Ablösung der Nachtschichtbelegung vor Ort. Kurze Lagebesprechung. Horst und Manfred müssen die Reste des Haufwerkes wegsacken, den Ausbau des Vortriebes komplettieren und den Panzerförderer bis zur Ortsbrust verlängern.
"He, Wolfgang", ruft Horst den Holztransporteur, "wir brauchen Bolzen und Kappen für zwei Baue, mach mal Betrieb!" Holztransport in einer Auffahrung ist Galeerenarbeit. Wolfgang beißt sich durch, schweißnaß und schwer atmend.
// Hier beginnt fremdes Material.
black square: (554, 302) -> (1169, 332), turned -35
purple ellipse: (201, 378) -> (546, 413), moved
Manfred hat inzwischen die Scheibe zur Sprengung vorbereitet. Wolfgang, nach erledigtem Auftrag wieder vor Ort, beobachtet alles interessiert. "Hol mal aus dem Gegenort von Gerhard und Siegfried vier Bausenkel. Sag der Truppe, daß wir dich schicken!" beauftragt ihn Manfred, der Schießhauer. Bis zum Streckentelefon haben sie gemeinsamen Weg. Während der Holztransporteur weitermarschiert, greift Manfred zum Telefon. Er fordert Siegfried im Gegenort auf, Sicherheitsabstand einzunehmen und das Ort abzusperren. Danach eilt er wieder zurück und zündet die Sprengserie. "Wumm, wumm, wumm", detonieren dumpf mehrere Ladungen.
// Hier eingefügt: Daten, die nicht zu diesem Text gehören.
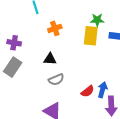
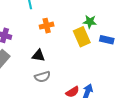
yellow rectangle: (91, 36) -> (82, 37), turned -36

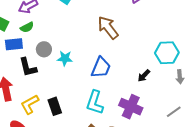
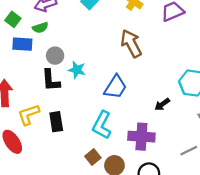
black L-shape: (28, 67) -> (51, 80), moved
purple cross: (131, 107) -> (141, 137), turned -30

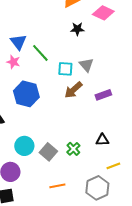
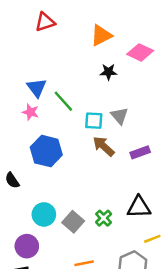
brown arrow: (73, 90) -> (104, 146), turned 84
black triangle: (102, 140) -> (139, 207), size x1.5

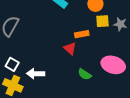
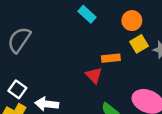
yellow square: (103, 21) -> (139, 44), turned -32

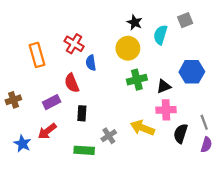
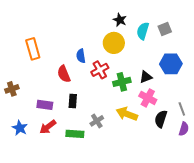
gray square: (185, 20) -> (165, 29), moved
red cross: (74, 44) -> (100, 70), moved, turned 30
green cross: (137, 80) -> (122, 82), moved
purple rectangle: (52, 102) -> (45, 105), moved, turned 35
pink cross: (166, 110) -> (148, 98), turned 30
red arrow: (47, 131) -> (48, 127), moved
Nach Abzug der Schießgase betrachten die Hauer ihr Werk.
"Genau so habe ich es erwartet", murmelt Manfred wie im Selbstgespräch. "Siehst du an der Firste das kleine Loch?" wendet er sich an seinen Gesellen. "Komm, Horst, wir müssen es vergrößern und die Gegenpartie begrüßen."
Kaum haben sie den Durchschlag erweitert, tauchen Gerhard und Siegfried, die Mannschaft vom Gegenort, auf. Allgemeines Hallo und Händeschütteln. Dann wechseln beide Mannschaften schnell durch das entstandene Loch die Plätze und verdecken es wieder mit Kohlebrocken. Horst und Manfred warten auf Wolfgang, den Holztransporteur. Nach einem Weg über die 160-Fußstrecke, Kohlebunker, Querschlag, Blindschacht 42 und 160-Kopfstrecke trifft dieser im Gegenort ein. Verwirrt und ungläubig starrt er Manfred und Horst an, die er vor 30 Minuten verlassen hat!
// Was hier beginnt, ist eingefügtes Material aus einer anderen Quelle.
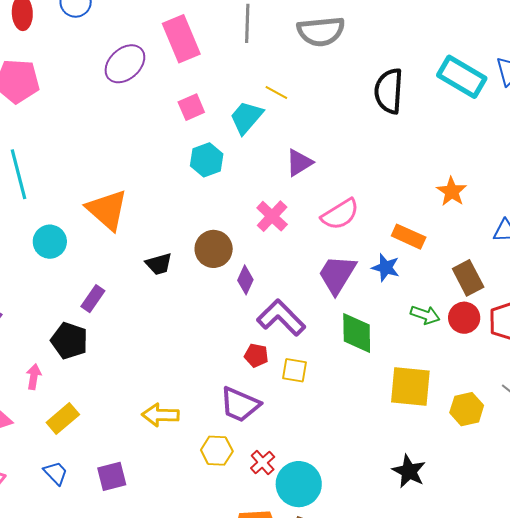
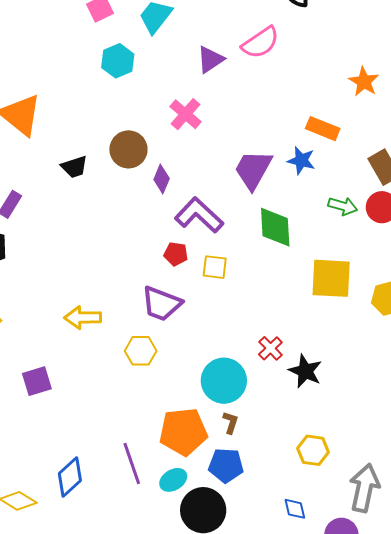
pink semicircle: (340, 214) -> (260, 43), moved
red cross: (263, 462) -> (270, 348), moved
black star: (409, 471) -> (305, 371), moved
"Das gibt's doch gar nicht - wo sind denn Gerhard und Siegfried?" "Na, was guckste denn so dumm aus der Wäsche? Haste die Bausenkel mitgebracht?" fragt Horst betont scharf. "Nein ... ich ... wieso ...", stammelt Wolfgang. "Also warste noch gar nicht im Gegenort? Hast dich wohl verlaufen? Das ist uns früher auch mal passiert!" Die beiden Hauer blicken sich verständnisvoll an. "Mach dich nochmal auf die Socken, aber verlauf dich nicht wieder!" Wolfgang macht sich kopfschüttelnd auf den Weg. Schmunzelnd wechseln die vier Hauer wieder durch das Loch ihren Arbeitsort. Nach 30 Minuten erscheint Wolfgang erneut. Je näher er den zwei schaufelnden Hauern kommt, um so langsamer wird sein Schritt. "Mein Gott", ruft er, "das seid doch wieder ihr!" Fassungslos sinkt er auf einen Holzabschnitt und greift sich an den Kopf. "Wo sind denn nun die Bausenkel, du warst doch schon zweimal auf Achse?" fragt Manfred ungehalten. "Ich versteh das alles nicht mehr", jammert Wolfgang. "Ich bin doch den richtigen Weg gelaufen!" "Das kann nicht sein", belehrt ihn Horst, "sonst wärst du ja nicht wieder hier gelandet! Bist du im Blindschacht 42 gefahren oder geklettert?" "Wegen Havarie mußte ich die Fahrten nehmen", murmelt er wie ein gebrochener Mann. "Vielleicht haste die Sohlen verwechselt?" Stumm schüttelt Wolfgang den Kopf. Ihm ist das alles unbegreiflich! Manfred faßt ihn an der Schulter. "Wolfgang, da mußte durch! Wir beschreiben dir den Weg genau, und dann gehste ihn nochmal. Im Schacht gibt's doch keine unerklärlichen Dinge!" Wolfgang erhebt sich mühsam und wandelt wie im Traum davon. Die beiden Hauer öffnen wieder das Loch und klettern zu Gerhard und Siegfried. "Wir müssen das Schauspiel beenden", erklärt Horst den beiden, "der Wolfgang dreht sonst noch durch. Wir bleiben hier zusammen, bis er kommt."
Am Blindschacht 42 läuft Wolfgang dem Steiger in die Hände und wird gefragt, was er denn hier zu suchen habe. Mit zitternder Stimme und fahrigen Handbewegungen schildert der Holzschlepper die Rätsel der letzten Stunde. Dem Steiger ist sofort klar, was hier gespielt wird. "Komm", sagt er, "ich gehe mit in die Auffahrung", verrät aber mit keinem Wort, was er ahnt. Als sie die vier Hauer erreicht haben, ist es für Augenblicke still. Bei Wolfgang beginnt es zu dämmern.
"Gratuliere zum präzisen Durchbruch", überbrückt der Steiger die etwas betretene Situation. Das nun ausbrechende Gelächter hört sich an wie eine Entschuldigung.
Wolfgang zählt noch heute diese Schicht zu den unvergeßlichen Begebenheiten seines langen Bergmannslebens.